U.S. copyright law provides statutory safe harbors for four common OSP activities: transitory digital communications, caching, web hosting and provision of information location tools, such as hypertext link-based search engines. There are sound policy reasons for doing so. Safe harbors set out the areas where OSPs can operate without fear of a crippling lawsuits arising out of their own, or their end users' behavior, providing important legal certainty, and allowing OSPs to manage otherwise unpredictable business risk, thus spurring investment in the development of technology. This, in turn, facilitates access to knowledge and increased online freedom of expression for the world's citizens. The four safe harbors, contained in section 512 of the U.S. copyright statute, have also been incorporated in the Korea FTA and in the last nine bilateral FTAs.

U.S. copyright law also imposes limitations on the type of injunctions that courts can grant against OSPs that quality for the safe harbors.
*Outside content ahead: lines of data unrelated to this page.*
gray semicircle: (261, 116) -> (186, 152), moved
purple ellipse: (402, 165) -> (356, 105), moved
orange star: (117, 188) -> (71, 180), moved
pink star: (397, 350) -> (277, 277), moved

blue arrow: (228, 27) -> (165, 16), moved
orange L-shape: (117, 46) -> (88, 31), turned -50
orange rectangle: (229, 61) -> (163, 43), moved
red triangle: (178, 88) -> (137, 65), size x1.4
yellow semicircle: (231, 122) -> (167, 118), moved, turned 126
For OSPs who host content, cache or provide location tools and have control over information residing on their networks, courts can order the ISP to terminate a particular subscriber, block access to a particular online site on the OSP?s system or network, and issue any other injunctive relief the court considers necessary to prevent or restrain infringement, so long as it's the least burdensome option for the OSP. For OSPs that provide connectivity and act as mere conduits, U.S. courts can order the OSP to terminate a particular subscriber, or require an ISP to block access to a particular online location outside of the U.S. No US court has ever required the four major U.S. Internet backbone providers to block access to a foreign country's website for alleged copyright infringement.

This last remedy has the potential to erode the end-to-end nature of the Internet. The one case filed by U.S. copyright owners (and subsequently not pursued) that sought that outcome, RIAA v. Listen4Ever.com, was hotly debated at the time precisely because this would amount to private rightsholders using one country's national copyright law and judicial apparatus to cut off access to another part of the Internet.
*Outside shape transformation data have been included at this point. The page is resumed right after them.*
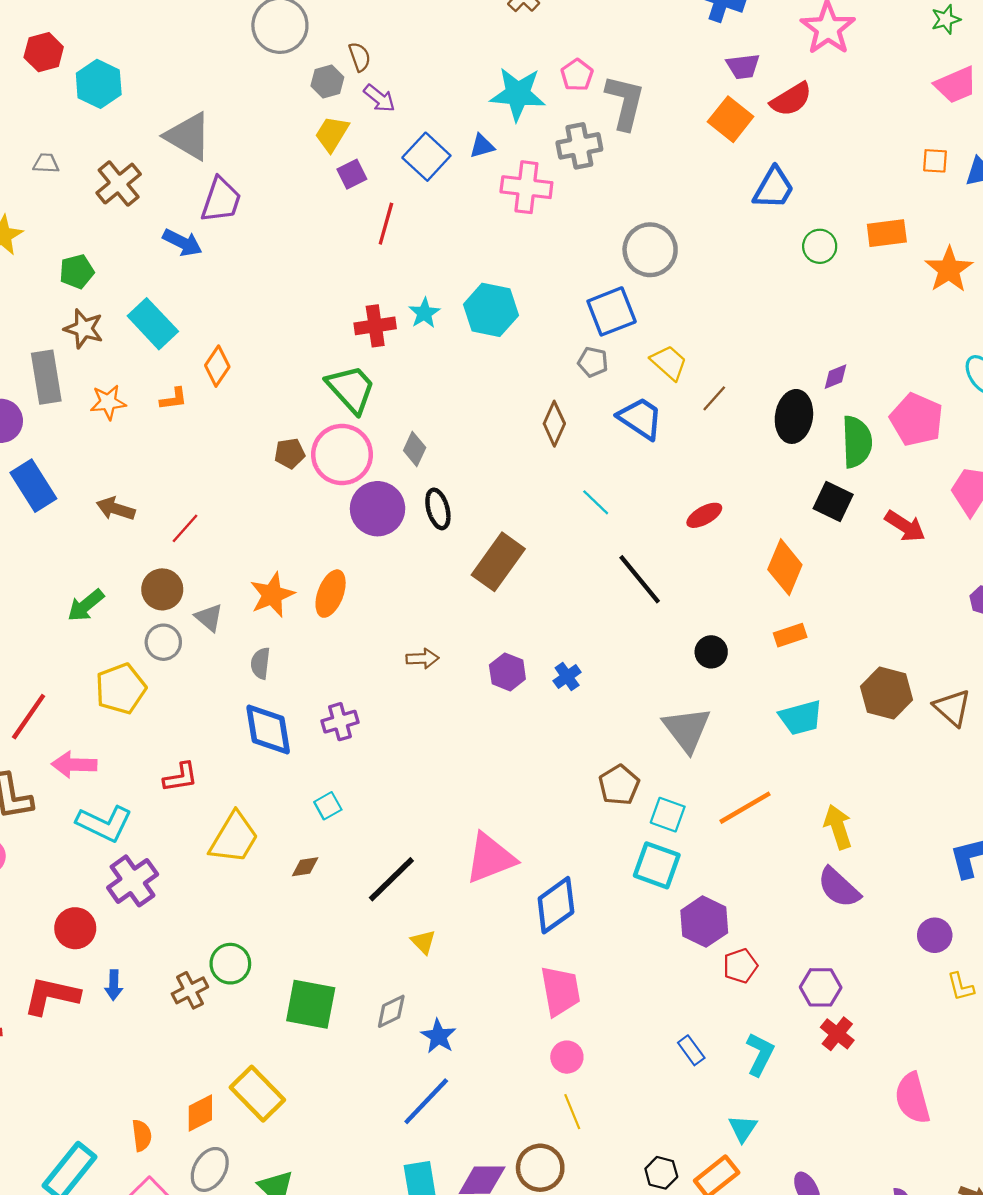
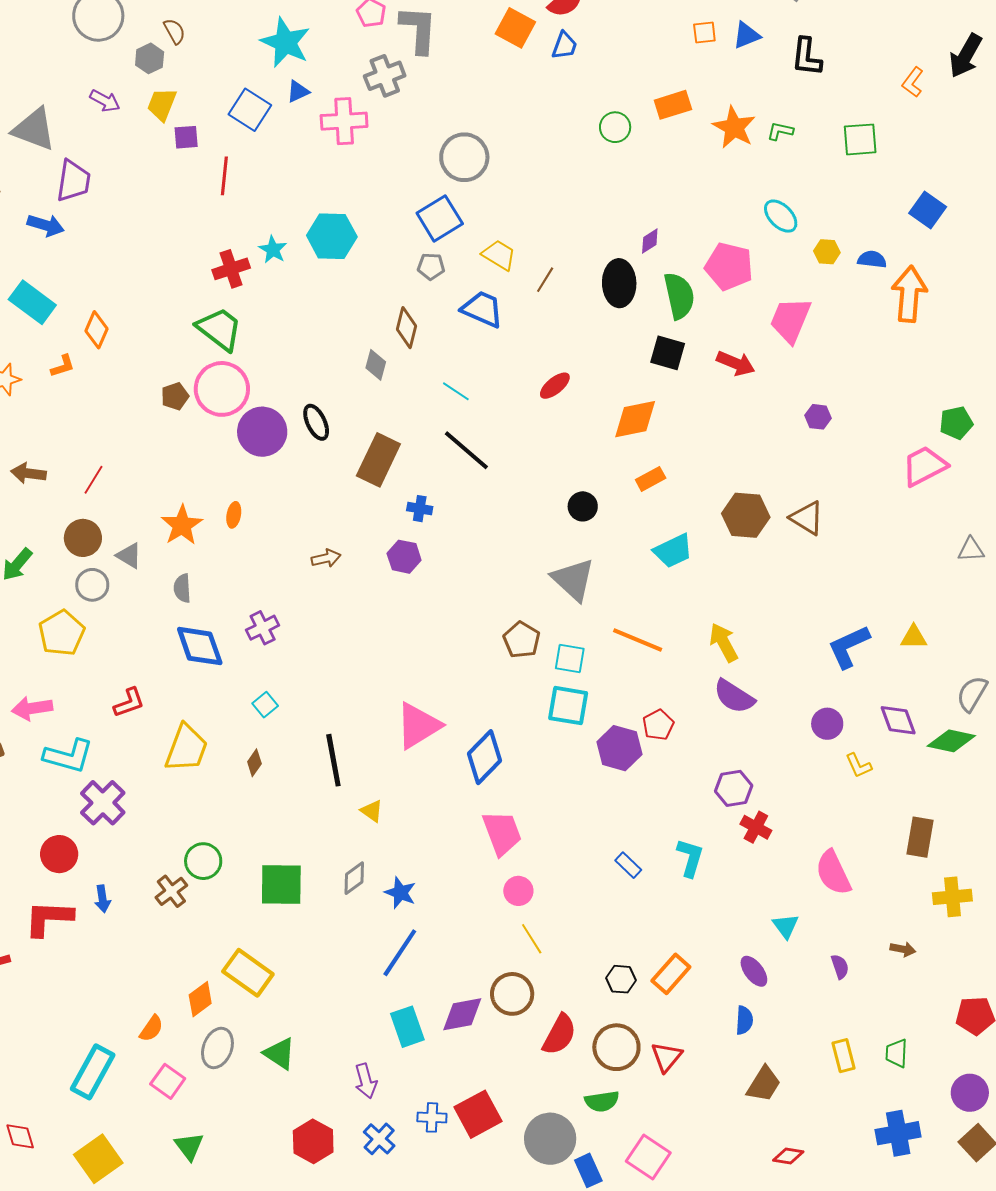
cyan star: (518, 94) -> (285, 42), moved, turned 30
purple arrow: (379, 98) -> (105, 101), moved
purple square: (352, 174) -> (186, 137), turned 32
blue trapezoid: (774, 188) -> (564, 46), moved, size x0.7
gray diamond: (415, 449) -> (376, 365), moved
orange diamond: (785, 567) -> (635, 419), turned 66
black line: (640, 579) -> (466, 450), moved
orange ellipse: (331, 594) -> (234, 515), size x0.6
blue cross: (567, 677) -> (420, 509), moved, turned -35
orange line: (745, 808) -> (638, 640), turned 63
brown diamond: (305, 867) -> (254, 763), turned -36
black line: (391, 879) -> (333, 760), turned -46
red pentagon: (740, 966) -> (658, 725), moved
cyan triangle: (743, 1128) -> (786, 926), moved
orange semicircle: (142, 1135) -> (151, 1028), turned 52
Since U.S. law already provides for injunctions to block specified online locations outside of the U.S., does the Korea FTA pose any greater threat to the Internet's core architecture? It's not clear. It depends what the threshold is for "shutting down websites." In U.S. law, a court could only require an ISP that is a mere conduit to block access to a foreign website if a copyright owner has successfully proven a case of infringement. By comparison, U.S. law allows for only temporary takedown of a website on an allegation of copyright infringement. The Korea FTA side letter is silent as to whether a website would need to be "shut down" only after determination of a lawsuit or on the much lower standard of mere allegation of copyright infringement.

The latter would be the worst of all possible worlds: sacrificing the free flow of information on the Internet on the unproven allegation that a website permits unauthorized downloading of copyrighted works. The Korea FTA's language raises more questions than answers.

For the Internet community, the most troubling part of all this is that there will be no opportunity for a public debate on the policy implications of creating this world. That's because the Korean FTA was negotiated using the USTR's Fast Track authority under the Trade Promotion Act, which only allows the U.S. Congress to vote to accept or reject the free trade agreement in its entirety. The USTR's Fast Track authority will expire at the end of June this year, unless renewed by Congress. Whether the Korea FTA side language will become a standard part of the USTR's template free trade agreement in the future depends on that renewal—something that seems more likely after a recent Bipartisan Deal on environment, labor, and patent enforcement standards.

Let's hope Washington DC policy-makers pay attention to the impact of the free trade agreements' IP provisions on Internet innovation when they make that decision.